Ces mémoires seront rédigées entre le 7 mai et le 19 août 1943 (auxquelles s’ajoute un épilogue en octobre 1943). Caché à Varsovie, dans la partie « aryenne » de la ville c’est à dire polonaise, Calel Perechodnik périra en 1944 dans la liquidation du ghetto. Calel Perechodnik décrit le fonctionnement des judenrat, l’autorité juive installée dans les ghettos pour les administrer par les nazis. Une question hante Perechodnik : pourquoi les juifs sont restés « passifs »,  il répond froidement que c’est à cause de leur foi dans la civilisation et leur optimisme qui les a aveuglés : « C’est le foi dans les acquis culturels du XXème siècle, c’est l’incompréhension de la mentalité sanguinaire des Huns, violant tous les principes de l’humanité et du christianisme, qui rendent les Juifs aveugles » (pg. 48) dit-il, « Pour prévoir la suite des évènements, il aurait fallu avoir du sang des anciens Huns dans les veines ; on ne peut y parvenir avec une démarche juive » (Pg 41).
Le manuscrit, dérangeant à bien des égards, déposé à Yad Vashem à Jérusalem et à l’Institut d’histoire des Juifs de Varsovie ne sortira qu’en 1993.

Chil Rajman
Chil Rajchman, Juif polonais, né le 14 juin 1914 à Lodz est déporté, avec sa jeune soeur Rivke, à Treblinka, en octobre 1942. Il y reste dix mois jusqu’au soulèvement du 2 août 1943. Il décrit dans Je suis le dernier Juif – Treblinka, 1942-1943,  le fonctionnement d’un camp organisé en « usine de mort » méthodique et rationnelle.
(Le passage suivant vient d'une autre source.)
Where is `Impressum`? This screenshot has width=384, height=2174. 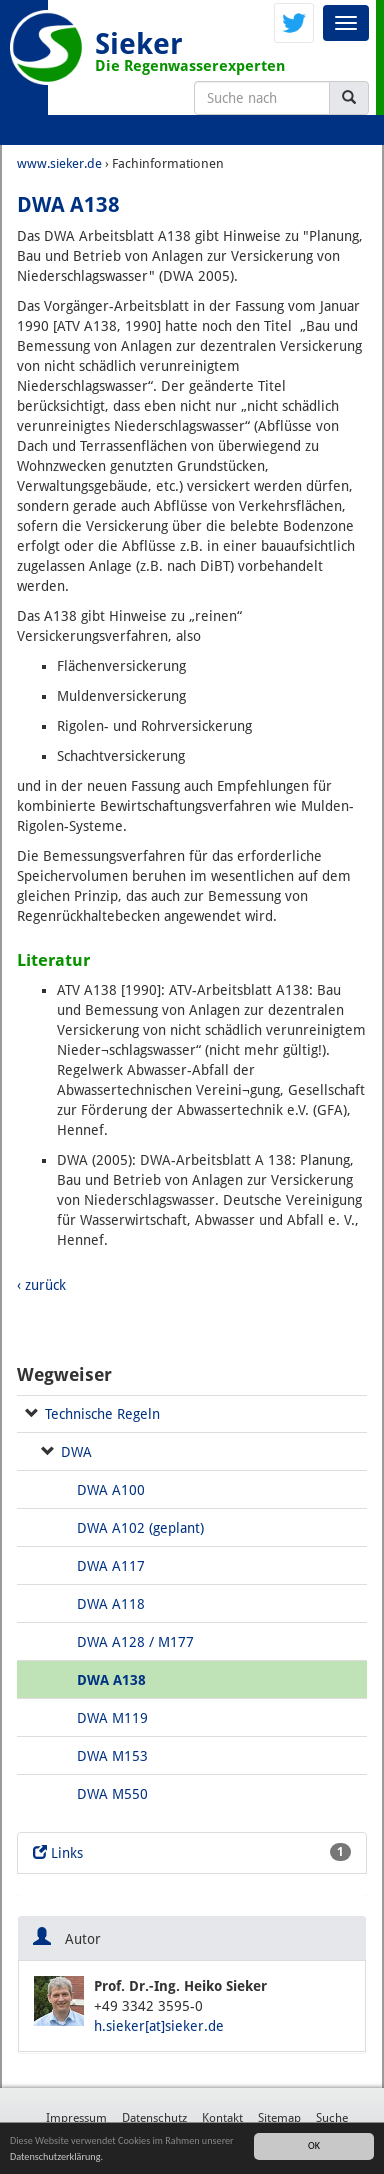
Impressum is located at coordinates (76, 2118).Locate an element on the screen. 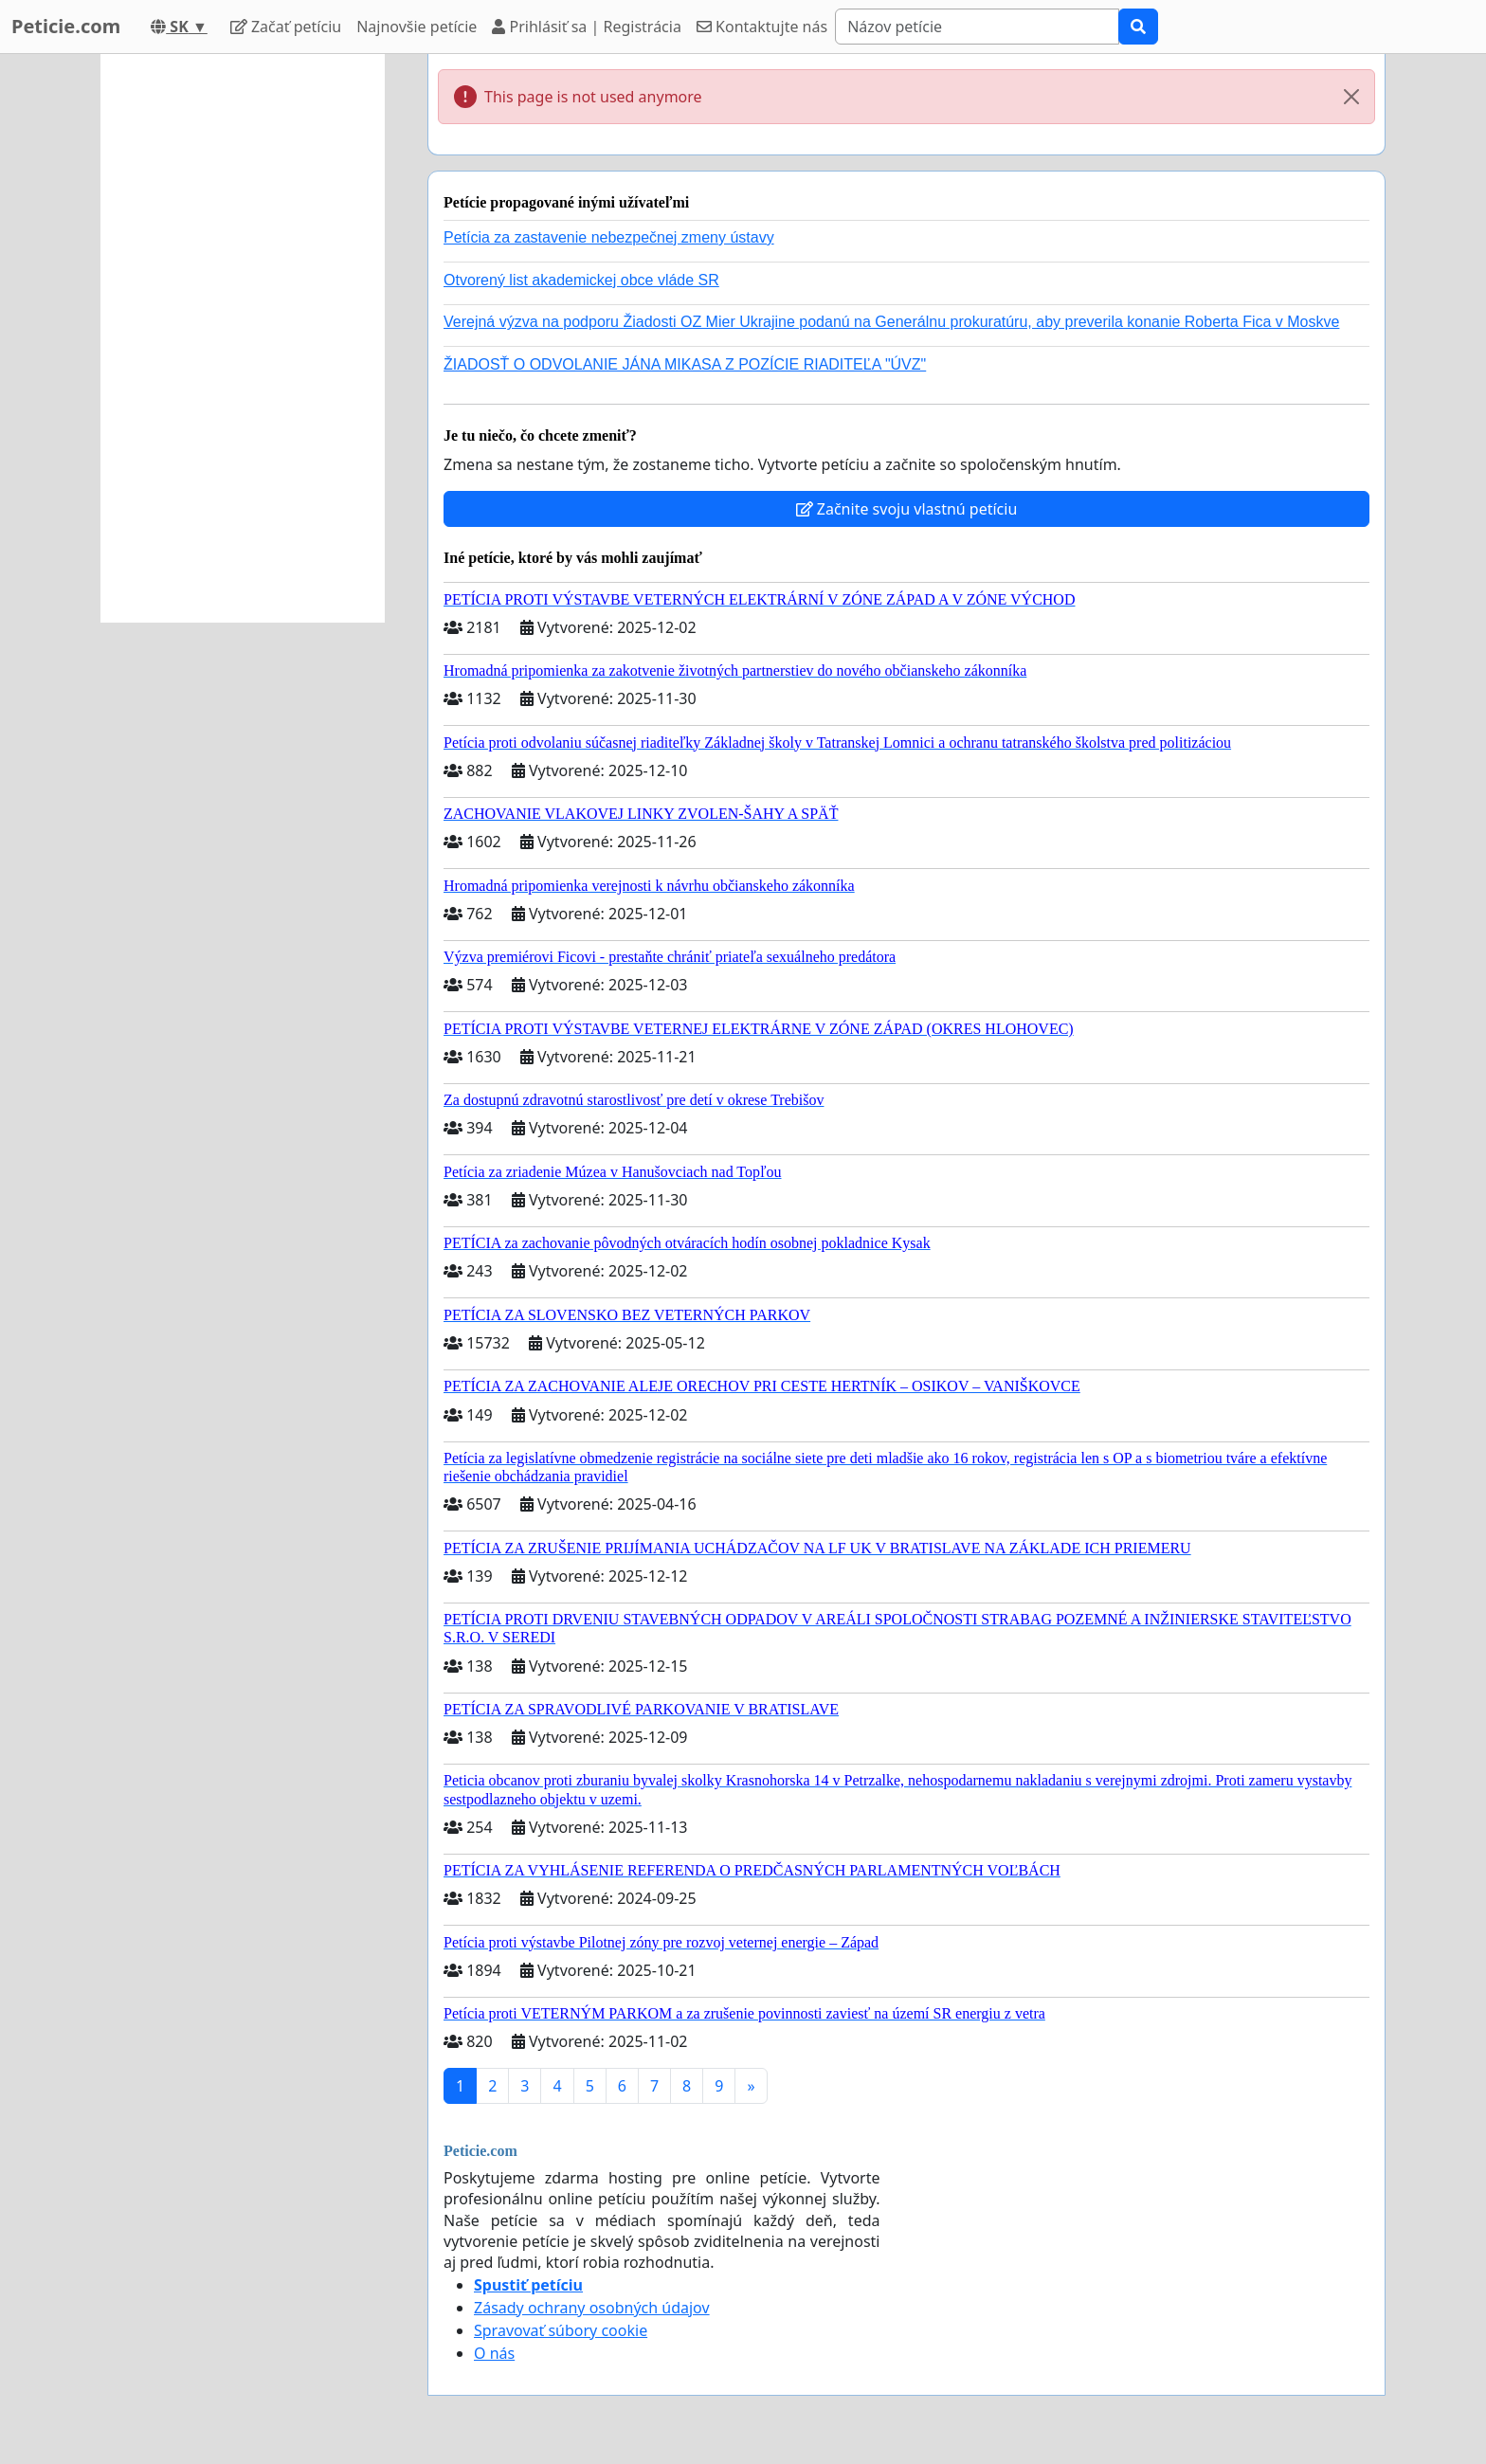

Son récit est précis, chirurgical, insupportable, comme la tache d’arrachage des dents qu’il réalisait. 
Son récit commence ainsi :

Les wagons tristes m’emportent vers ce lieu. Ils viennent de partout : de l’Est et de l’Ouest, du Nord et du Sud. De jour comme de nuit, en toute saison : printemps, été, automne, hiver. Les convois y arrivent sans encombre, sans cesse, et Treblinka chaque jour prospère davantage. Plus il en arrive et plus Treblinka parvient à en absorber.
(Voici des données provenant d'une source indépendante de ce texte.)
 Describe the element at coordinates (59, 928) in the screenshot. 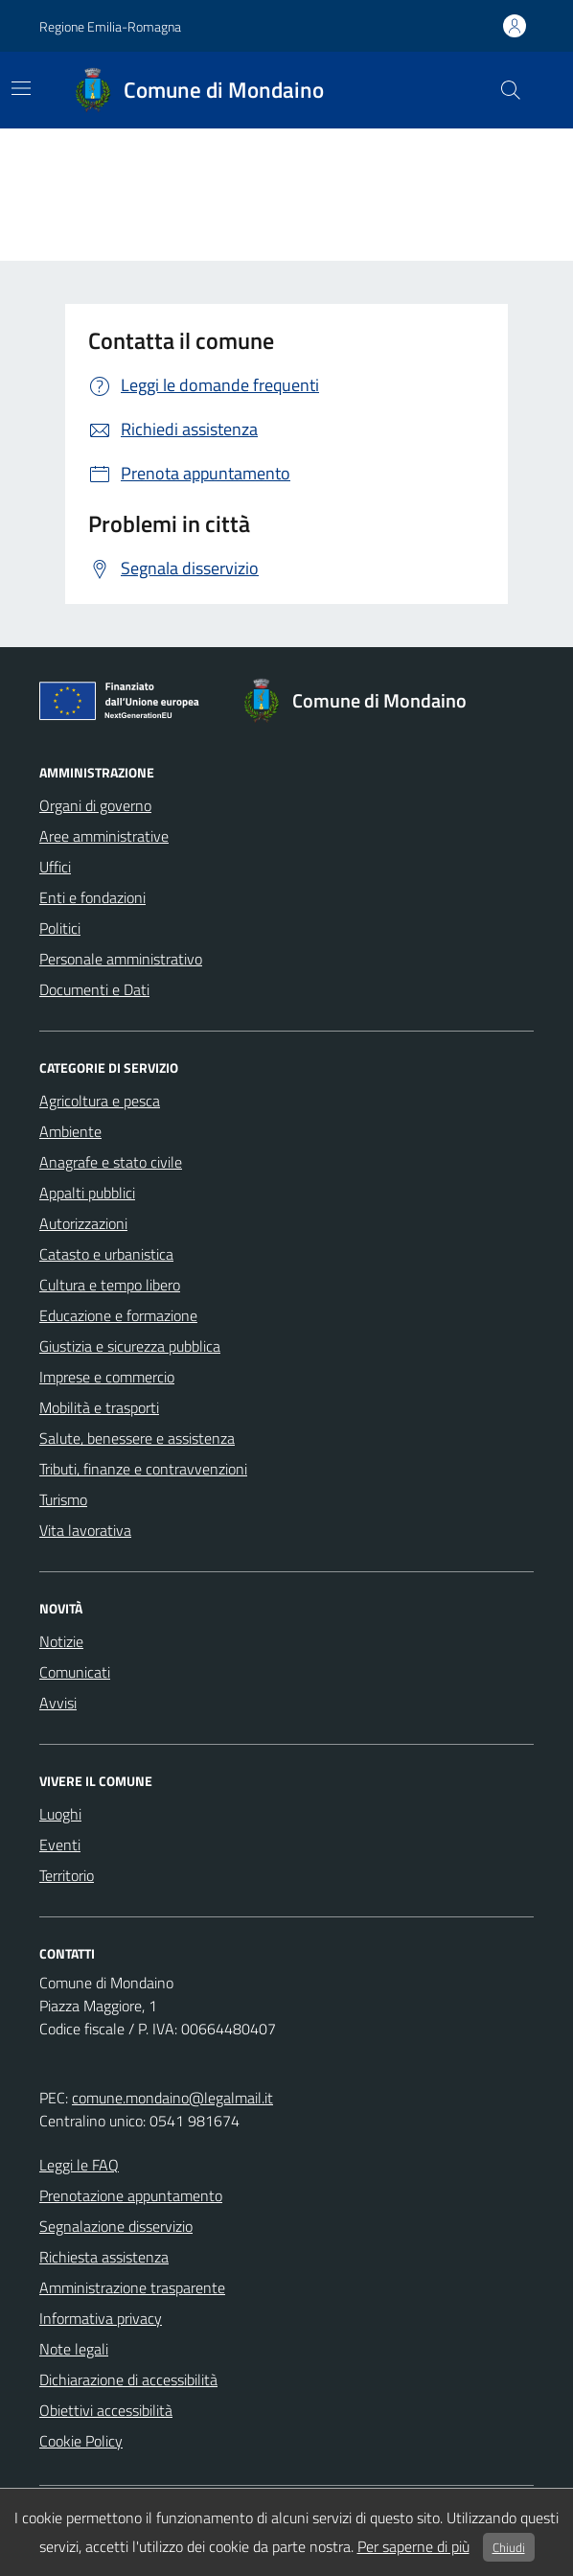

I see `Politici` at that location.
Chil Rajchman raconte le soulèvement du camp, le 2 août 1943, son évasion, son errance en Pologne. Il sera l’un des cinquante-sept survivants de Treblinka, sur les 750 000 victimes que les nazis y exterminèrent.
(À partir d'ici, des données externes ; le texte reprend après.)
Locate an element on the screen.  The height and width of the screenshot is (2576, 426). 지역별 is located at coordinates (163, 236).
Le projet Oyneg Shabbos (le délice du shabbat)

Oyneg Shabbos en Yiddish, oneg shabbat en hébreu, « le délice du shabbat » c’est le nom de code d’un groupe d’archivistes dirigé par l’historien juif Emmanuel Ringelblum qui se donna pour mission de raconter  la vie quotidienne du ghetto de Varsovie avant d’enterrer ces documents  et d’être liquidés. Il se rencontraient à shabbat.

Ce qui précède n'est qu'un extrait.